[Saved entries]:

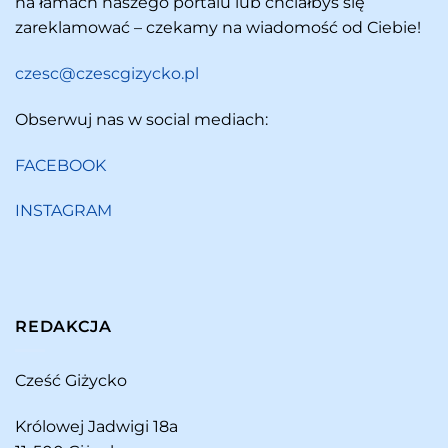
na łamach naszego portalu lub chciałbyś się
zareklamować – czekamy na wiadomość od Ciebie!
czesc@czescgizycko.pl
Obserwuj nas w social mediach:
FACEBOOK
INSTAGRAM
REDAKCJA
Cześć Giżycko
Królowej Jadwigi 18a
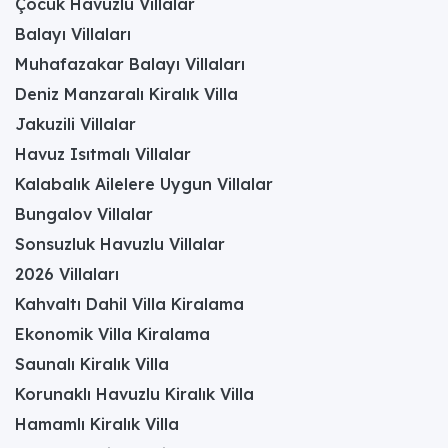
Çocuk Havuzlu Villalar
Balayı Villaları
Muhafazakar Balayı Villaları
Deniz Manzaralı Kiralık Villa
Jakuzili Villalar
Havuz Isıtmalı Villalar
Kalabalık Ailelere Uygun Villalar
Bungalov Villalar
Sonsuzluk Havuzlu Villalar
2026 Villaları
Kahvaltı Dahil Villa Kiralama
Ekonomik Villa Kiralama
Saunalı Kiralık Villa
Korunaklı Havuzlu Kiralık Villa
Hamamlı Kiralık Villa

[WHAT TO WORK ON]: The output is the lines from the start of the data above through the line containing "Jakuzili Villalar", unchanged, with any picture left out.

[SOLUTION FOR THIS EXERCISE]:
na łamach naszego portalu lub chciałbyś się
zareklamować – czekamy na wiadomość od Ciebie!
czesc@czescgizycko.pl
Obserwuj nas w social mediach:
FACEBOOK
INSTAGRAM
REDAKCJA
Cześć Giżycko
Królowej Jadwigi 18a
Çocuk Havuzlu Villalar
Balayı Villaları
Muhafazakar Balayı Villaları
Deniz Manzaralı Kiralık Villa
Jakuzili Villalar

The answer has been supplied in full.